I want to become a better narrator and go beyond the past year and a half of work I've been doing. I don't want my characters to become limited by my own world. I want to make them homes that are theirs. I'm really enjoying using my old work to practice on and shifting my work habits toward a more organic and less rigid flow, both in terms of my thought process and how I actually put a piece's component parts together. I like the experience of evolution, even as little as it may be. 

I think I'm beginning to feel more positive, truly and at last. 

Sunday, January 6, 2013

Death Collections

Even at the height of summer, the trees are dead in Winterland. It's a ghost continent, lost somewhere at the North Pole, erased from maps and memory, where the cold preserves almost everything, where people rarely die.

Death likes to vacation there, get away from the rest of the world where his services are constantly needed.
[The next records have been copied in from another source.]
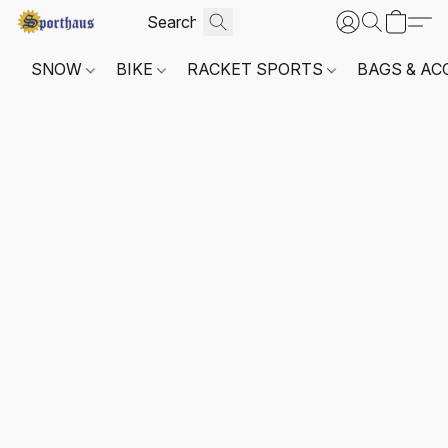
SNOW
BIKE
RACKET SPORTS
BAGS & AC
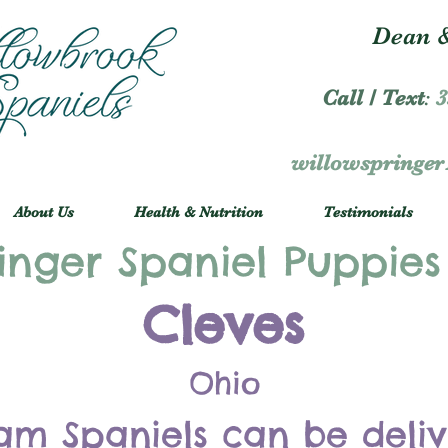
Dean &
Call / Text
:
3
willowspringe
About Us
Health & Nutrition
Testimonials
inger Spaniel Puppies
Cleves
Ohio
am Spaniels can be deli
The people of Winterland treat him differently: they invite him in for coffee and black jack, include him in their home movies. The children carry around his little effigies and play with them in the snow.

The people of Winterland give alms to Death, tithes paid in blades and black silk, polar bear hides if it's been a prosperous season. All their exports go to him, and before his return to the daily grind of taking souls, he makes his way through the towns of Winterland, stopping at gates and doors to receive his appreciation. "We'll see you next year, Mister," she said, bowing her head in quiet respect.

Death gently took her gift and turned away, the fog curling around the edges of his cloak, and shadows settling where he once laid his feet.